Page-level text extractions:
[Start of Attachment]

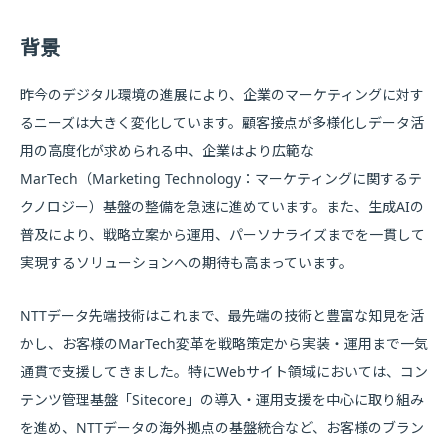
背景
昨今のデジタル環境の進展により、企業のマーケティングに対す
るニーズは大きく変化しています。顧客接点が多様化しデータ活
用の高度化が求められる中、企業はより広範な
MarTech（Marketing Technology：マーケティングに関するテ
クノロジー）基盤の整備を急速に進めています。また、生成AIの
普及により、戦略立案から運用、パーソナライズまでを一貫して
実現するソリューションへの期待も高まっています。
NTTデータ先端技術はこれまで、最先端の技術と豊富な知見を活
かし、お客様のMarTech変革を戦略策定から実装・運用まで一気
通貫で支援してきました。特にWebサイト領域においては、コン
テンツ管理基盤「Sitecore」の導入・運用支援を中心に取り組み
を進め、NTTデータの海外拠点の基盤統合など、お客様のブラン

[End of Attachment]
[Start of Attachment]

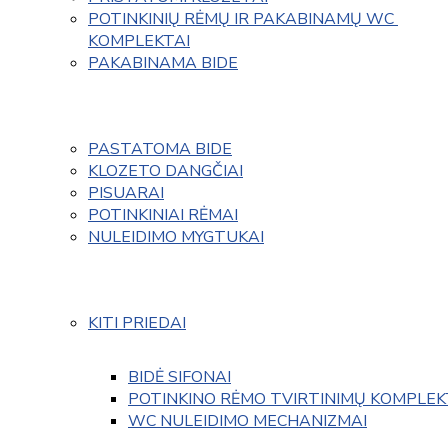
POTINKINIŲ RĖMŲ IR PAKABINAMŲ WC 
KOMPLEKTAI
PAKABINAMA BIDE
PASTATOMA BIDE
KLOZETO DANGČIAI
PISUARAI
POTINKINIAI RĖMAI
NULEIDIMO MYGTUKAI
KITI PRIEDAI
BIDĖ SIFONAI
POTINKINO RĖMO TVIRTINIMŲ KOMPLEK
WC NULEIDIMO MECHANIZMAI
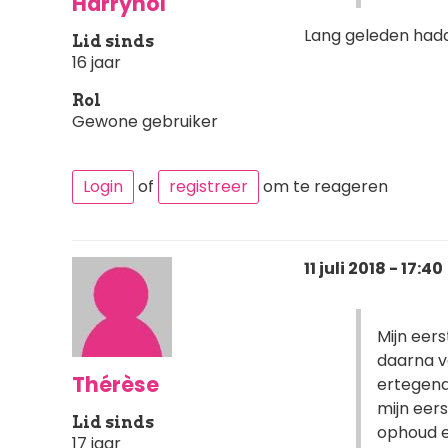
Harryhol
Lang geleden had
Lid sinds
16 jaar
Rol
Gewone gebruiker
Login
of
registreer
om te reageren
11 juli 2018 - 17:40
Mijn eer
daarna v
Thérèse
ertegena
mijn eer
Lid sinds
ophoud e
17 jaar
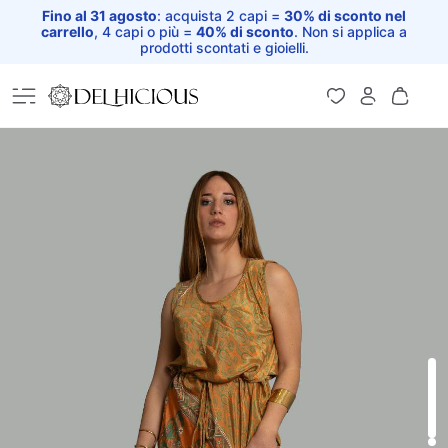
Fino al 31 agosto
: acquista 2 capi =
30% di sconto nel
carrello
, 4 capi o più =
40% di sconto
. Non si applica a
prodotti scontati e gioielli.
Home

[End of Attachment]

• **Required work**:
Go through the entries and return each line where the word "NULEIDIMO" appears.

• **Answer to this problem**:
NULEIDIMO MYGTUKAI
WC NULEIDIMO MECHANIZMAI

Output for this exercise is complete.